ENTRIES SUPPLIED>
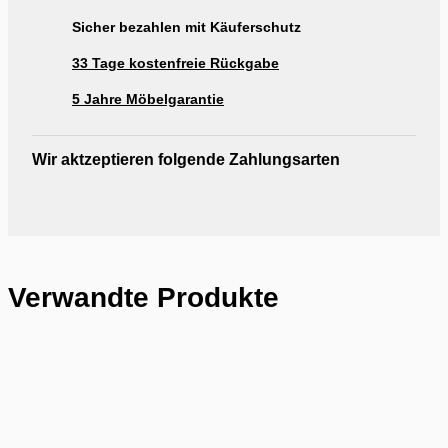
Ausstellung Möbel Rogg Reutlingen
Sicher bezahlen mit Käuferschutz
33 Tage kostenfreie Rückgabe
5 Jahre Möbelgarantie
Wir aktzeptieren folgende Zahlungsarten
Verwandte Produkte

WORK ITEM> Could you transcribe every entry above exactly, leaving out the images?

TASK ANSWER>
Ausstellung Möbel Rogg Reutlingen
Sicher bezahlen mit Käuferschutz
33 Tage kostenfreie Rückgabe
5 Jahre Möbelgarantie
Wir aktzeptieren folgende Zahlungsarten
Verwandte Produkte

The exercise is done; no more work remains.